Lock-out and NUW occupation

This report is of an NUW enterprise bargaining dispute where the employer responded to a union protected action ban after negotiations failed with an indefinite lockout. Workers responded by occupying their canteen.

The dispute continues. Now, resolved with the company accepting the following. “We want to get back to work! We’re calling on IFF’s Asia Pacific Regional Operations Manager, Arjan Koudijs to meet with Australian employees and end this lockout.”
OccupyDandenong
Support the workers. Visit the site. Sign this petition.
https://www.coworker.org/petitions/why-we-re-occupying-dandenong-iff

Update saturday: negotiations continue as workers leave canteen.
http://www.theage.com.au/victoria/dandenong-factory-workers-claim-significant-win-after-fourday-lunchroom-protest-20150130-132jrm.html
Our ‪#‎occupydandenong‬ members are hosting a very exciting event this weekend and YOU are invited.
Please come to our #occupydandenong family and community BBQ this Saturday 31st January 12.30pm onwards at IFF in Dandenong South.
All welcome!

Hundreds came, with strong speeches from members on strike, from union leaders in solidarity and singing and photos and food. Update: Discussions between the NUW and the o/s company reps were held in the FWA. Report that members agreed to the negotiated outcomes with a successful action. Congratulations.
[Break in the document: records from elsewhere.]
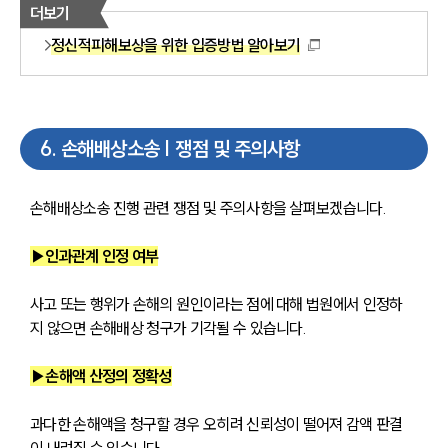
더보기
정신적피해보상을 위한 입증방법 알아보기
6
.
손해배상소송 | 쟁점 및 주의사항
손해배상소송 진행 관련 쟁점 및 주의사항을 살펴보겠습니다. 
▶인과관계 인정 여부
사고 또는 행위가 손해의 원인이라는 점에 대해 법원에서 인정하
지 않으면 손해배상 청구가 기각될 수 있습니다.
▶손해액 산정의 정확성
과다한 손해액을 청구할 경우 오히려 신뢰성이 떨어져 감액 판결
이 내려질 수 있습니다.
‘A great win! IFF in Dandenong had hired an extremely aggressive HR person who told them that they had stock piled enough product to lock them out for a month and refused to negotiate, instead threatening to bring in scab labour. National Union of Workers members took the opportunity to occupy the canteen for four nights before being threatened with riot police on Friday. They left peacefully and held a family event the next day supported by a good number of friends, family, activists and fellow union members. Many of them had already been with the company for 15 years, but they knew they had to up the ante to have any hope of a better deal. Management in Malaysia were successfully petitioned into arbitration and now they have signed off on a better agreement. Let’s hope their example carries forward, showing what can be done when we stick together.’ One FB report – details not confirmed.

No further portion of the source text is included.